Assignment:
Where the records below show a line containing "Salão de Festas", start copying; end with the line containing "Financiamento Fácil", and copy it too.

Supplied records:
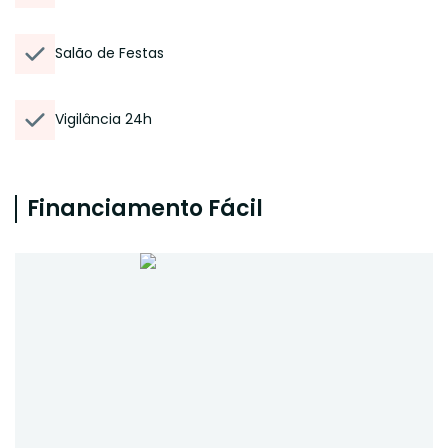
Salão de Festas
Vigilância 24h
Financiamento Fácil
==
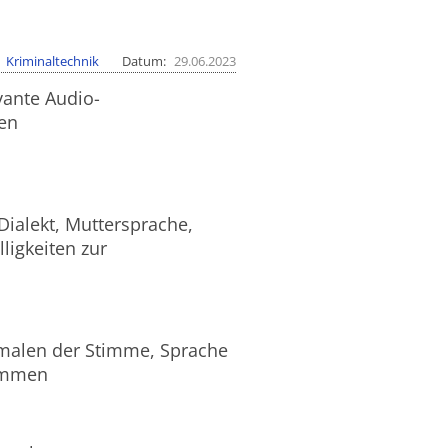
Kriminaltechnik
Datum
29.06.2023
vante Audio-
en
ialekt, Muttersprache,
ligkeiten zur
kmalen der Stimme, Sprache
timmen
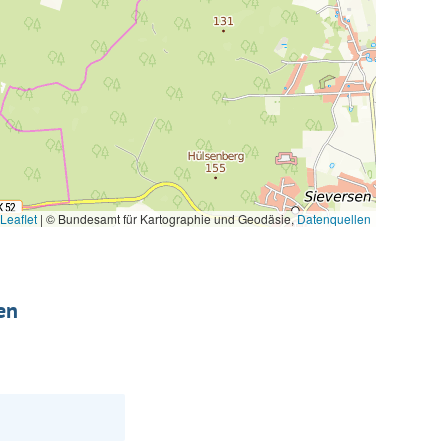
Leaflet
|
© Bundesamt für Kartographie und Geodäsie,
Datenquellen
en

Answer to the exercise:
Salão de Festas
Vigilância 24h
Financiamento Fácil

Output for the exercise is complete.